Big Brands and Counterfeit Goods

I once had a conversation with someone about doing business on eBay.  They told me that at one point in the past they were shipping 1,000+ orders every month. I was curious how they were so successful, and why they decided to stop.

They were selling Monster Brand AV cables.  These cables sell for big bucks, and have a respected name in the industry.  He said they were doing such a tidy business because their prices were half of the retail price.

“But how did you get them so cheap? Doesn’t Monster regulate their dealers and pricing pretty closely?” I asked.

“Yes, but these were fake Monster Cables from China”.

Without even asking, my second question of why he stopped was immediately answered. He confirmed my suspicions.  Customers complained, eBay investigated and shut them down. Frankly they were lucky to avoid criminal charges. Overnight the money left in their PayPal account was seized, and their entire sales channel and business were gone.

The lesson is simple: If you are interested in creating a long-term, sustainable business, you will not do it with counterfeit goods.  It’s only a matter of time before it blows up.

Sometimes even when you tell people they aren’t genuine…
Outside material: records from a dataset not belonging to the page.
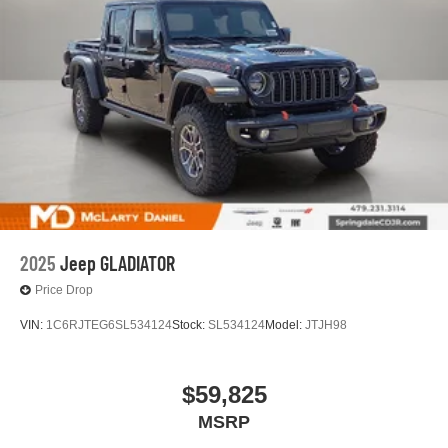
2025
Jeep GLADIATOR
Price Drop
VIN:
1C6RJTEG6SL534124
Stock:
SL534124
Model:
JTJH98
$59,825
MSRP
Even genuine goods can be banned, depending on the technology used.  I once purchased a lot of charging cables that were compatible to the Apple Lightning charging cable. The cables were not made by Apple, and were certainly inferior to Apple branded cables.  But I was able to sell them for about $3/each.  I stated on the listing clearly that these were not Apple brand.  Several times.  I had no desire to deceive people.

Well it turns out, I made the mistake of using Apple, iPhone, and Lightning in my listing.  Within a few days (before any actual sales) Apple complained, and eBay pulled the listing and gave me a stern warning.  Because I had used their Trademarked name, I was in violation.

The Brand conundrum

Selling genuine, name brand goods is very appealing. You get much better search presence since people are looking for your specific product (Eddie Bauer Cargo pants) vs a generic term (pants). And it is with good reason.  These companies have spent gobs of money in order to establish their brand, and create brand value and recognition in the user’s mind. Its a valuable thing that brands are wise to protect. Most large brands are not interested in selling wholesale to an online based upstart company. So how do you do business in brand-driven marketplaces?
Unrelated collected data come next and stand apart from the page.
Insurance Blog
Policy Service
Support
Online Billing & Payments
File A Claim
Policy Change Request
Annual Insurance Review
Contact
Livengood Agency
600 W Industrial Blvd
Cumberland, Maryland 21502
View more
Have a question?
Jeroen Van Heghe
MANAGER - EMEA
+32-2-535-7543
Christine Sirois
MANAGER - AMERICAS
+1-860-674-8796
1. Liquidation – By buying genuine goods (Shelf Pulls, Overstocks, 2nds, Customer Returns, etc) you have every right to market your products using the brand name. That is what they are, afterall. So long as you label them in the correct condition (used, salvage, open box, etc) there will be no problem on the marketplace sites.

2. Find A Willing Brand – In every market, there is a level of cottage industry.  Finding a Mom and Pop shop that has the respect of the market but lacks the marketing and retailing knowledge or ambition may be the way to go. Sure, Jim’s Shoes may not be as popular as Nike, but maybe they are among Lacrosse players.* And they may welcome the extra sales volume they get by supplying you goods at wholesale prices.

3. Your Brand Here – As mentioned, establishing your own brand can be a complicated, time consuming, expensive process. But certain niche markets are devoid of a brand leader.  If you find a market that is underserved by a respectable brand, get some product and YOU be that brand. It’s a slower start, but more valuable and rewarding in the long run.

Get Choosey

When you have the opportunity to buy goods, keep these cautions in mind. Make sure you can sell your product without using a brand or trademark you don’t have access to. If it will blend into a world full of generic products or get you in legal hot water, move on to the next product.

*As far as I know I made up Jim’s Shoes and its affiliation with Lacrosse.